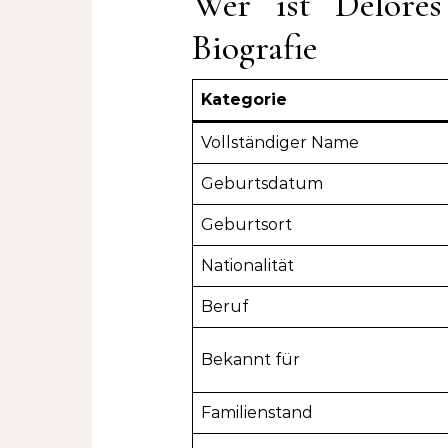
Wer ist Delore
Biografie
Kategorie
Vollständiger Name
Geburtsdatum
Geburtsort
Nationalität
Beruf
Bekannt für
Familienstand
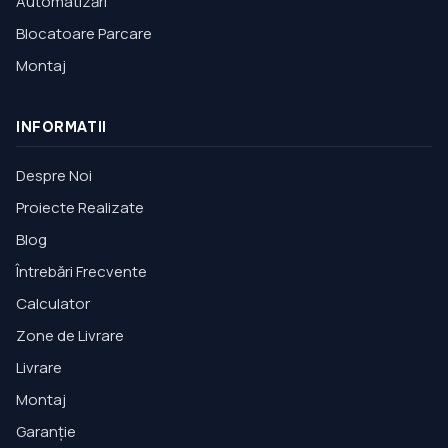
Automatizări
Blocatoare Parcare
Montaj
INFORMATII
Despre Noi
Proiecte Realizate
Blog
Întrebări Frecvente
Calculator
Zone de Livrare
Livrare
Montaj
Garanție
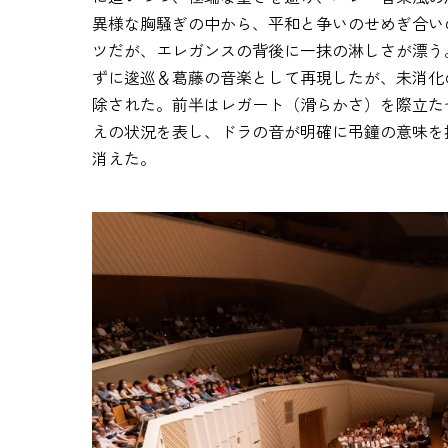
異様な胸騒ぎの中から、平和と争いのせめぎ合い
ツだが、エレガンスの背後に一抹の淋しさが漂う
ずに逡巡＆葛藤の音楽として再現したが、未消化
除された。前半はレガート（滑らかさ）を際立た
えの状況を表し、ドラの音が明確に弔鐘の意味を
消えた。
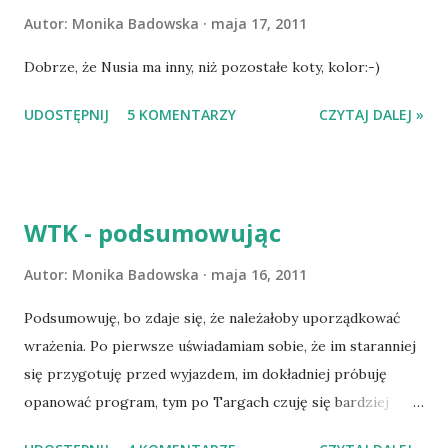
Autor:
Monika Badowska
maja 17, 2011
Dobrze, że Nusia ma inny, niż pozostałe koty, kolor:-)
UDOSTĘPNIJ
5 KOMENTARZY
CZYTAJ DALEJ »
WTK - podsumowując
Autor:
Monika Badowska
maja 16, 2011
Podsumowuję, bo zdaje się, że należałoby uporządkować
wrażenia. Po pierwsze uświadamiam sobie, że im staranniej
się przygotuję przed wyjazdem, im dokładniej próbuję
opanować program, tym po Targach czuję się bardziej
sfrustrowana, bo najczęściej nie dotrę nigdzie tam, gdzie -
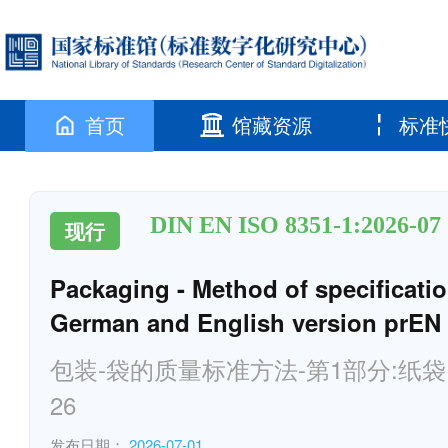
首页
馆藏资源
标准
DIN EN ISO 8351-1:2026-07
现行
Packaging - Method of specificatio
German and English version prEN 
包装-袋的质量标准方法-第1部分:纸袋（ISO/
26
发布日期：
2026-07-01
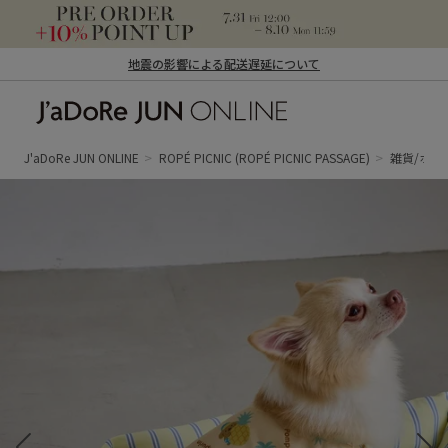
地震の影響による配送遅延について
J'aDoRe JUN ONLINE（ジャドール ジュ
ン オンライン）
J'aDoRe JUN ONLINE
ROPÉ PICNIC
(ROPÉ PICNIC PASSAGE)
雑貨/ホビ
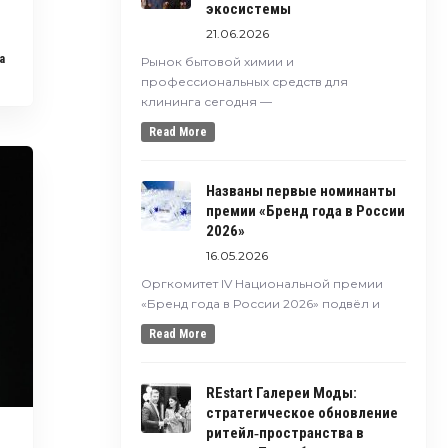
экосистемы
21.06.2026
a
Рынок бытовой химии и
профессиональных средств для
клининга сегодня —
Read More
Названы первые номинанты
премии «Бренд года в России
2026»
16.05.2026
Оргкомитет IV Национальной премии
«Бренд года в России 2026» подвёл и
Read More
REstart Галереи Моды:
стратегическое обновление
ритейл‑пространства в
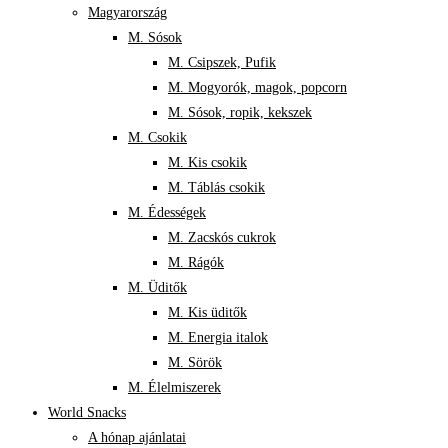
Magyarország
M. Sósok
M. Csipszek, Pufik
M. Mogyorók, magok, popcorn
M. Sósok, ropik, kekszek
M. Csokik
M. Kis csokik
M. Táblás csokik
M. Édességek
M. Zacskós cukrok
M. Rágók
M. Üditők
M. Kis üditők
M. Energia italok
M. Sörök
M. Élelmiszerek
World Snacks
A hónap ajánlatai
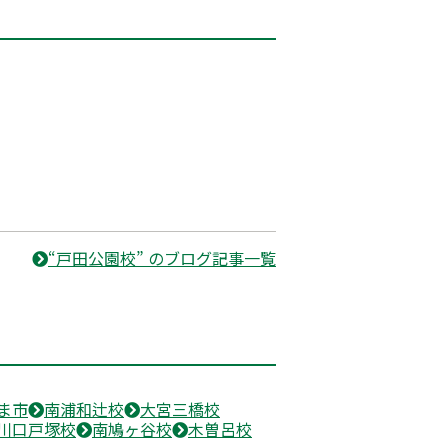
“戸田公園校” のブログ記事一覧
ま市
南浦和辻校
大宮三橋校
川口戸塚校
南鳩ヶ谷校
木曽呂校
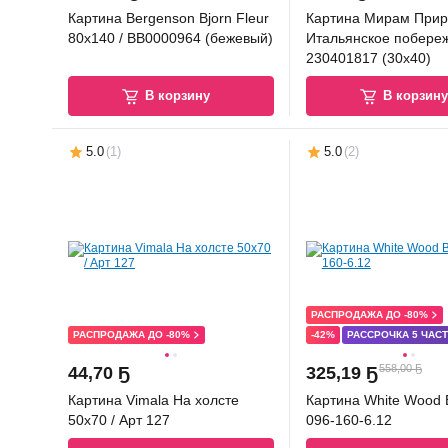
Картина Bergenson Bjorn Fleur
Картина Мирам Прир
80x140 / BB0000964 (бежевый)
Итальянское побереж
230401817 (30x40)
В корзину
В корзин
5.0
(
1
)
5.0
(
2
)
РАСПРОДАЖА ДО -80%
РАСПРОДАЖА ДО -80%
-42%
РАССРОЧКА 5 ЧАС
558,00 Ҕ
44
,
70 Ҕ
325
,
19 Ҕ
Картина Vimala На холсте
Картина White Wood 
50x70 / Арт 127
096-160-6.12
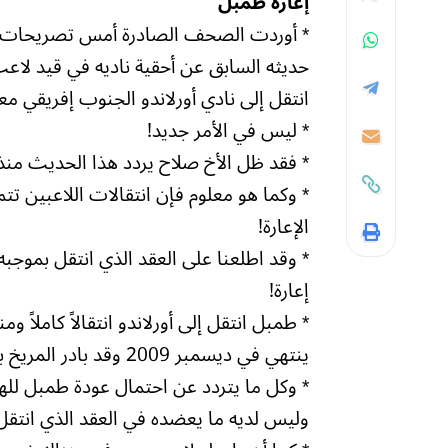
إعارة طمبل
* أوردت الصحف الصادرة أمس تصريحات جد
حديثه السابق عن أحقية ناديه في قيد لاعب
انتقل إلى نادي أورلاندو الجنوب إفريقي مع
* ليس في الأمر جديد!
* فقد ظل الأخ صلاح يردد هذا الحديث منذ
* وكما هو معلوم فإن انتقالات اللاعبين تتم 
الإعارة!
* وقد اطلعنا على العقد الذي انتقل بموجبه
إعارة!
ينتهي في ديسمبر 2009 وقد بادر المريخ بتجديد العقد لمدة أربع سنوات يوم أمس الأول!
* وكل ما يتردد عن احتمال عودة طمبل لله
وليس لديه ما يعضده في العقد الذي انتقل ب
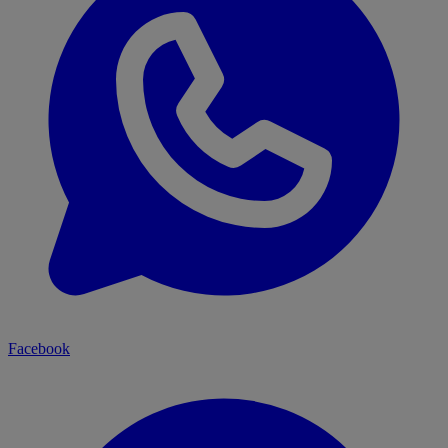
Facebook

-- What you will do --
Checking each line above, count the ones that hold the word "Картина" and state the total alone.

-- Task answer --
4